As Sye and Sara ate, Sye asked Sara if she was ready to work the farmlands tomorrow.
“I don’t know much about hard labor. But I know we have to do it.”
The farmland was only one mile north of the city, and where much of the town worked. Now there were many acres in need of tending, and some that would spoil from not having enough people to harvest all the food.
The horn sounded again, and Valquire walked away from the crowd, then turned to face them all.
“Fellow citizens, we have arrived at a dark time for our city. Already King Clandestine has dispatched men to other cities to ask for any aid they can spare. But here, now, we must all work together to create a new city. A few constructionists have survived, and I have sent the ones from the castle as well. I want you to learn from them, how to build, for all of us will need to work together.” Valquire exhaled very deeply, as if putting much thought into his next sentence.
“I also need Sye and Sara Whaley. It is important they see me immediately.”
Sye and Sara, still sitting on the ground away from the crowd, looked at each other in astonishment. The crowd was silent. As Valquire attempted to speak again, a man shouted. “Hey, I think that’s them over there.”
Sye and Sara stood up and walked toward Valquire. The crowd stared at Valquire as if they were all invited to the conversation, but Valquire slowly turned his head and gave such an unnerving gaze that the crowd dissipated. Valquire waited for the crowd to move further away before turning to two guards.
“Stils, Geisha, your horses.”
Two of the guards that had been handing out rations obeyed. Valquire looked at the two siblings.
“Get on. The king and I must speak with you.”
“I don’t understand,” said Sye.
“Ride. Your answers will follow.”
Sye and Sara mounted a horse and followed Valquire toward the castle.

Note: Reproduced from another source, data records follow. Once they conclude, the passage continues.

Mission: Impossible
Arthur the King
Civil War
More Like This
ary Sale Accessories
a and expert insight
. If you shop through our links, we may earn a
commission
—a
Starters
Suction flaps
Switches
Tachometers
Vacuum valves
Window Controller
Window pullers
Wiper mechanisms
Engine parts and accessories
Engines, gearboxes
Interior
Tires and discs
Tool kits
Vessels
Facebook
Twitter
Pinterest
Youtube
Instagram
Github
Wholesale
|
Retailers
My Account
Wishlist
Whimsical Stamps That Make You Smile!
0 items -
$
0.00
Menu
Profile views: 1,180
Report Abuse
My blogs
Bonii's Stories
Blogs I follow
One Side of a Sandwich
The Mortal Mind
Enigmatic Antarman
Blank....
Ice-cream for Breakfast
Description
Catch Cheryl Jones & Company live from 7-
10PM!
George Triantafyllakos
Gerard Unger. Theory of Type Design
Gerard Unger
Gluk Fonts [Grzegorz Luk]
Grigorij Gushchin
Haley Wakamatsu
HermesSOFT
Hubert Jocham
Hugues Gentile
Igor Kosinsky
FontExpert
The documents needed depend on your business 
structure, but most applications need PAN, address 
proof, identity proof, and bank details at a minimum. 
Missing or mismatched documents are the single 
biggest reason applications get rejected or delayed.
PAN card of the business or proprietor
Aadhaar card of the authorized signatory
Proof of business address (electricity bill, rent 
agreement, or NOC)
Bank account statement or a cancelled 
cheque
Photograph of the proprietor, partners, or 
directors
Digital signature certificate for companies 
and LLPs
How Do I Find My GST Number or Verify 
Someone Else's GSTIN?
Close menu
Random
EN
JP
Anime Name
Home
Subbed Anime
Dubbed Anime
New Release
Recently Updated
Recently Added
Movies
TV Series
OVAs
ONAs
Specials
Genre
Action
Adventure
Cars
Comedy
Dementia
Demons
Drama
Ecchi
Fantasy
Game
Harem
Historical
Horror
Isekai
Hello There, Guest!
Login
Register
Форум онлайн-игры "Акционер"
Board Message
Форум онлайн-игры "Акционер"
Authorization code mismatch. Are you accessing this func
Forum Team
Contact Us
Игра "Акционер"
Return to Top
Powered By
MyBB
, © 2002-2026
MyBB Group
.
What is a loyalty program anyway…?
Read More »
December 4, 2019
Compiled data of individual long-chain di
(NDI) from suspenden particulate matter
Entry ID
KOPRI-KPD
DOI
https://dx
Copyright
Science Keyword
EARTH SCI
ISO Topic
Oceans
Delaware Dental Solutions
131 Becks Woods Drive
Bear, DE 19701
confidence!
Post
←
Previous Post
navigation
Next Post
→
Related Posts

Far away, along the southern mountain, stood a middle aged man with a black beard that had recently started to grey. His dark red outfit covered his body, and his purple belt held the Historian Seal. In his hand, the historian held a large eyeglass which could enlarge images 10 times their normal size. He looked below where Atius once was and placed his eyeglass down as soon as he saw the burnt city.
Elsewhere, a stagecoach traveled from the north into the former Atius city and witnessed the remains. A driver on top of the stagecoach halted the horses inside the city. From inside his stagecoach the man could see outside, but no one could see him. After surveying the ashes, he commanded the coach to travel the path south. He soon arrived at the tents. Many people followed the stagecoach with their eyes, expecting.
The driver spoke into a tube next to him which connected to the coach inside. “Do you think we should stop?”
“No,” said the voice. “There is nothing we can do here.” The horses trotted down the path and sniffed loudly. The stagecoach was closer to the crowd than to Sye, Sara, and Valquire, but they were so isolated from everyone that they were easy to spot. The driver heard his master command him to stop, then overheard him talking to himself.
“So, Sye, this is where it all began.”